Brief - Copy the records below exactly as they stand. Leave out the pictures.

##### Information given

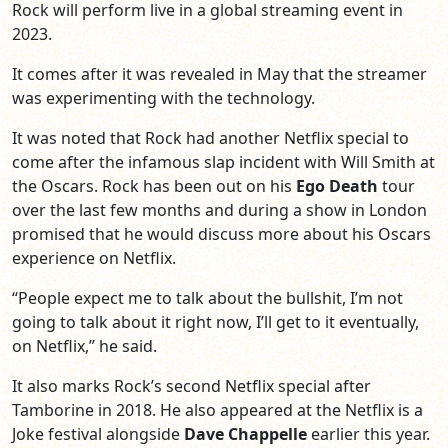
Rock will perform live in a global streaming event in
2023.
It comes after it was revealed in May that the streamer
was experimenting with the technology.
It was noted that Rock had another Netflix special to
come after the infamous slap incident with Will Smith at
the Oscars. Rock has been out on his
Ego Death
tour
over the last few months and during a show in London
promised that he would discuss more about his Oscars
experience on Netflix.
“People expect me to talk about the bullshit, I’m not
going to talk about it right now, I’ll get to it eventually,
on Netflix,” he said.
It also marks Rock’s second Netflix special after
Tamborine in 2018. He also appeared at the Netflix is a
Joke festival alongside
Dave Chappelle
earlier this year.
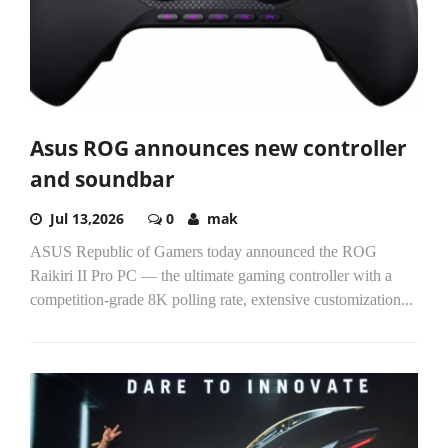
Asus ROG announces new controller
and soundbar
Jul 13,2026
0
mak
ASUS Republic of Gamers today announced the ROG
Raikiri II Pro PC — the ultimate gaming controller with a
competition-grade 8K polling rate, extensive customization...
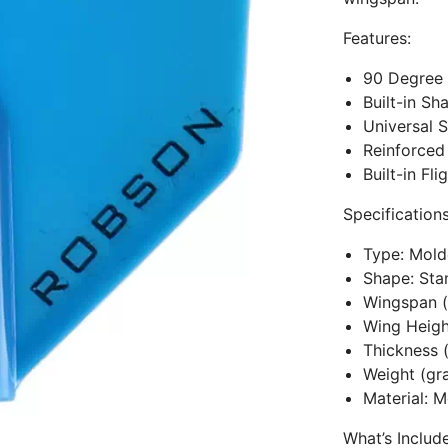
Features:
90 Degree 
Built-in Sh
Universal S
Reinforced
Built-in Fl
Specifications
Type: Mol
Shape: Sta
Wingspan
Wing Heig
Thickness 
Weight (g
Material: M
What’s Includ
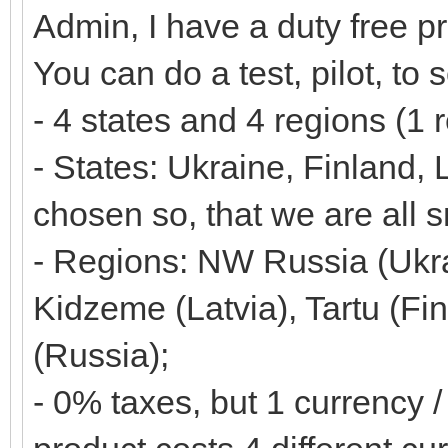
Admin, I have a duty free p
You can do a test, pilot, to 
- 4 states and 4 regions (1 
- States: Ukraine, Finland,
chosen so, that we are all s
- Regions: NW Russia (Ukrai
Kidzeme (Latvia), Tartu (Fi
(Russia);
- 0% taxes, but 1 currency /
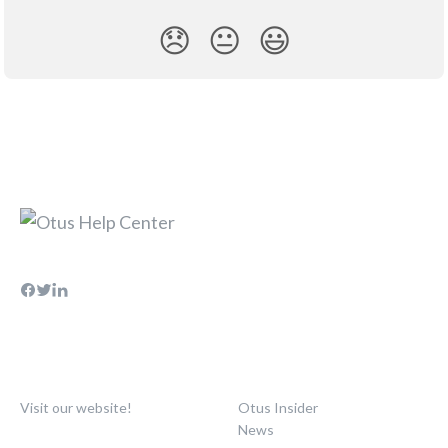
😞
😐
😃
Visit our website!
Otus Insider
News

##########

Result for this task -
Rock will perform live in a global streaming event in
2023.
It comes after it was revealed in May that the streamer
was experimenting with the technology.
It was noted that Rock had another Netflix special to
come after the infamous slap incident with Will Smith at
the Oscars. Rock has been out on his
Ego Death
tour
over the last few months and during a show in London
promised that he would discuss more about his Oscars
experience on Netflix.
“People expect me to talk about the bullshit, I’m not
going to talk about it right now, I’ll get to it eventually,
on Netflix,” he said.
It also marks Rock’s second Netflix special after
Tamborine in 2018. He also appeared at the Netflix is a
Joke festival alongside
Dave Chappelle
earlier this year.
Asus ROG announces new controller
and soundbar
Jul 13,2026
0
mak
ASUS Republic of Gamers today announced the ROG
Raikiri II Pro PC — the ultimate gaming controller with a
competition-grade 8K polling rate, extensive customization...
Features:
90 Degree 
Built-in Sh
Universal S
Reinforced
Built-in Fl
Specifications
Type: Mol
Shape: Sta
Wingspan
Wing Heig
Thickness 
Weight (g
Material: M
What’s Includ
Admin, I have a duty free p
You can do a test, pilot, to 
- 4 states and 4 regions (1 
- States: Ukraine, Finland,
chosen so, that we are all s
- Regions: NW Russia (Ukrai
Kidzeme (Latvia), Tartu (Fi
(Russia);
- 0% taxes, but 1 currency /
😞
😐
😃
Visit our website!
Otus Insider
News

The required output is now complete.